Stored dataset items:
####################

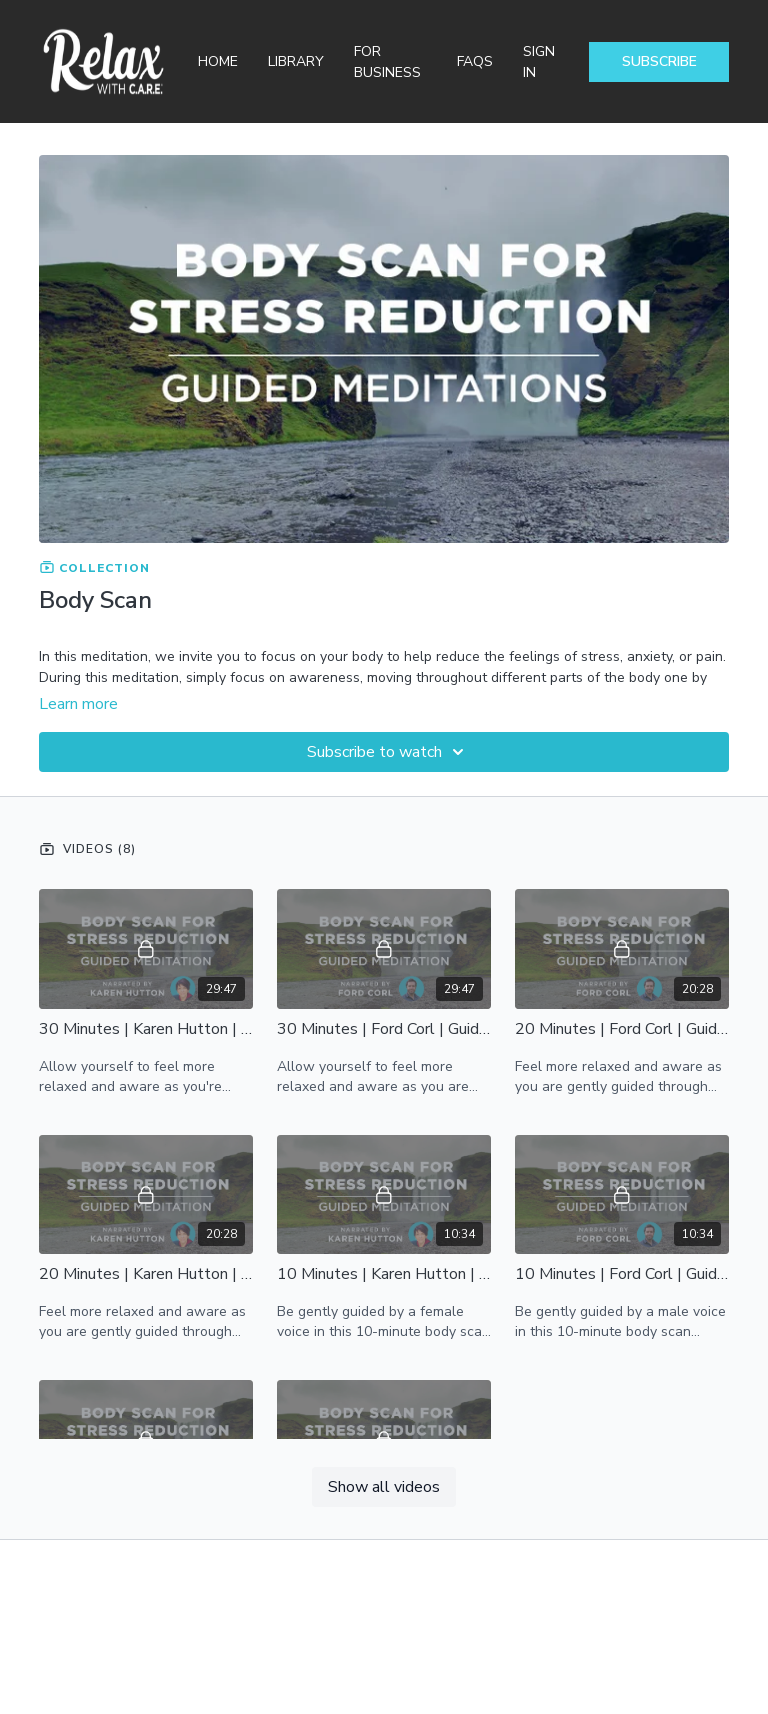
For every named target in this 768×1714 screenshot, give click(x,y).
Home (218, 61)
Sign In (539, 62)
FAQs (475, 61)
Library (296, 61)
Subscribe (659, 61)
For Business (387, 62)
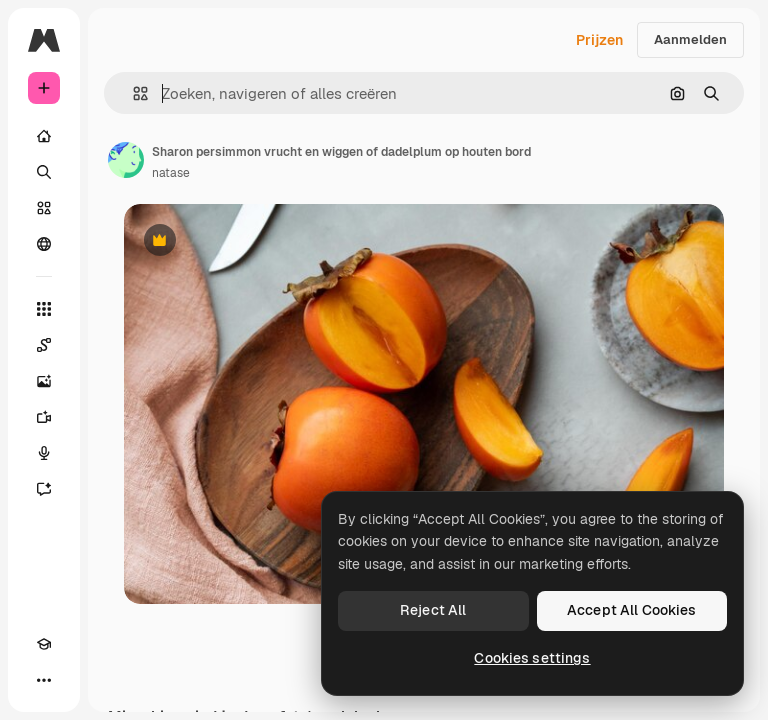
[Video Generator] (44, 417)
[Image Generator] (44, 381)
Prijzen (599, 40)
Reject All (433, 610)
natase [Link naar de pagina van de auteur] (171, 173)
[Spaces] (44, 345)
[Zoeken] (44, 172)
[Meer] (44, 680)
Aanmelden (690, 39)
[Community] (44, 244)
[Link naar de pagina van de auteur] (126, 160)
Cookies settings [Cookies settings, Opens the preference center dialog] (532, 658)
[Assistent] (44, 489)
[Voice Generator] (44, 453)
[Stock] (44, 208)
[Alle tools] (44, 309)
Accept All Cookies (632, 610)
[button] (132, 93)
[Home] (44, 136)
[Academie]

####################

-- PROBLEM STATEMENT --
Copy each line of the records that contains the word "Cookies".

-- EXERCISE ANSWER --
Cookies settings [Cookies settings, Opens the preference center dialog] (532, 658)
Accept All Cookies (632, 610)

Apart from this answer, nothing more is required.